Héroes o villanos

Macario Schettino dice que las historias de héroes y villanos no sirven para comprender el pasado: Benito Juárez un héroe a pesar de que se mantuvo tercamente casi tres lustros en la presidencia mientras que Santa Anna un héroe por su capacidad como militar pero un villano después de la Reforma.

Por Macario Schettino

Los políticos profesionales, decíamos anteriormente, tienen una gran necesidad de tener poder. Son capaces de hacer casi cualquier cosa por alcanzarlo. Tal vez algunos estén en esta actividad para hacerse millonarios, aprovechando la gran corrupción, pero estoy convencido de que son pocos entre los profesionales. La mayoría de quienes se dedican a esto tiene como objetivo llegar a la presidencia del país, o cuando menos a la gubernatura del estado. En México, y en cualquier otra parte. 

Para ellos, la obtención del poder es tan importante que son capaces de subordinarse a personas que abusan de ellos, que los obligan a tomar decisiones en contra de sus convicciones, a trabajar todos los días, casi todas las horas, y vivir a duras penas durante muchos años. Conforme su suerte mejora, se convierten en esa persona que abusa de otros y les obliga a actuar según sus dictados. 

Acá en México, muchos de esos políticos profesionales consideran que utilizar dinero público para mantenerse en el poder, o para impulsar a otros de su grupo, no es corrupción. Por eso, aunque desfalcan al erario, insisten en que no son corruptos. Y de verdad lo creen. 

Por las características mencionadas, la política tiene una mala fama en todas partes del mundo. Esa fama puede ser un poco menos mala, o peor, dependiendo de las condiciones del país. Cuando las cosas van bien, se les tiene más paciencia a los gobernantes. Cuando van mal, los odiamos. 
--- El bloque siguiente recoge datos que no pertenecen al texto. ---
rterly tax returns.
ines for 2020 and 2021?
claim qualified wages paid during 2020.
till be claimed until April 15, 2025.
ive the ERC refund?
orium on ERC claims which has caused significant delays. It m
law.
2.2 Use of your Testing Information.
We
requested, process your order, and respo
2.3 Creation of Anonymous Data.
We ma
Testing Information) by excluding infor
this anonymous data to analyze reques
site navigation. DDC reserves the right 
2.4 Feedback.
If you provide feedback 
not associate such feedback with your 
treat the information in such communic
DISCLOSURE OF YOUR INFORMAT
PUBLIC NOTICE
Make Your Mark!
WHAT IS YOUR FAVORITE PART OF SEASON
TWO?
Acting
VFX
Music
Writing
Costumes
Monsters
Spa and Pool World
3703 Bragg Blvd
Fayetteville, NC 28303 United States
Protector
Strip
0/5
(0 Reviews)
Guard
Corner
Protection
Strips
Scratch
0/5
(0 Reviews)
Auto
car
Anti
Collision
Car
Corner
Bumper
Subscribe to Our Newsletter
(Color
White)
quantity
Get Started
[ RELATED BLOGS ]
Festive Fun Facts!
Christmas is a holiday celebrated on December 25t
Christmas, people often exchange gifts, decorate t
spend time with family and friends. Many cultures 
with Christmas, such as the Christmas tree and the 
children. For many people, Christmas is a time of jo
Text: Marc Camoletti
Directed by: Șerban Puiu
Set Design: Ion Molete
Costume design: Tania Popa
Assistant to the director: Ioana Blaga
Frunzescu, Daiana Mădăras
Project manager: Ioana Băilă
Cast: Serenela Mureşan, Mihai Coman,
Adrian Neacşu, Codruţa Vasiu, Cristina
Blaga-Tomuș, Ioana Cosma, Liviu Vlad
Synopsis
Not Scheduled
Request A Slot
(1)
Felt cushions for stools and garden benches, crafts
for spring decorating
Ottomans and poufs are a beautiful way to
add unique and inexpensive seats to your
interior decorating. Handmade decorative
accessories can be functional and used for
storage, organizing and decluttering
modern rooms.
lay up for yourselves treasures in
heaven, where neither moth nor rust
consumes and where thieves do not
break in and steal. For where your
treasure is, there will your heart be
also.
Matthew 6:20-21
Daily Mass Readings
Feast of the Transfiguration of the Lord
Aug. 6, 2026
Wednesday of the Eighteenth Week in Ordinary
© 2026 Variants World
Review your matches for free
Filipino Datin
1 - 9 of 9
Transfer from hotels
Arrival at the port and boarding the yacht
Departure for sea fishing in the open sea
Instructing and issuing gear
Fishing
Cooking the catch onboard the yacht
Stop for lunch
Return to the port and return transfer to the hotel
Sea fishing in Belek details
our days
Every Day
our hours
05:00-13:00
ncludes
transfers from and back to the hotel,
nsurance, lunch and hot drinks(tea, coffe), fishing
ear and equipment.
Por eso mismo, el carácter heroico de los políticos no depende tanto de sus virtudes personales, que las tienen, sino de los resultados que dan cuando tienen poder. Y en muchos casos, los resultados no dependen de ellos, sino de una gran cantidad de circunstancias que no están en sus manos, aunque ellos lo crean, porque una condición indispensable del político exitoso es una vanidad a toda prueba, casi soberbia. Visto al revés, su condición de villanos es exactamente igual: fruto de resultados que, en buena medida, no dependieron de ellos. 

Por eso las historias de héroes y villanos no tienen utilidad alguna para entender el pasado, ni mucho menos el presente. La gran capacidad de Santa Anna para formar ejércitos, casi de la nada, lo convirtió en el gran personaje de México desde la Independencia hasta la Reforma, a pesar de todos sus defectos, y de los terribles resultados que lo colocan como uno de los grandes villanos de nuestra historia. La tenacidad de Juárez, por el contrario, lo ha puesto en el pedestal de héroe, sin importar que esa terquedad le haya impedido soltar la presidencia en casi tres lustros. Y así con todos los hombres ilustres de México, y del mundo entero, y también de las pocas mujeres que hasta antes de las últimas décadas pudieron ejercer poder. 

Pero si así es el pasado, así también es el presente. Recuerde que Carlos Salinas era poco menos que un héroe de nivel histórico hasta los últimos días de 1993, y de ahí se convirtió en uno de los villanos más odiados en poco más de un año. Y si su ascenso fue construido cuidadosamente por él mismo, su caída fue producto de eventos que no estuvieron bajo su control. Recuerde, los resultados, al final, determinan si un político es héroe o villano. 

El actual presidente, me parece, ha construido una popularidad basada en el ataque, la polarización, la descalificación de sus contrarios. Y así lo ha hecho desde el inicio de su carrera política. Sin embargo, su condición de héroe o villano, a pesar de todo, será determinada por los resultados del tiempo que esté en el poder. Creo que la forma en que ha operado juega en su contra, pero será el tiempo el que decida.

Este artículo fue publicado originalmente en El Financiero (México) el 22 de abril de 2019.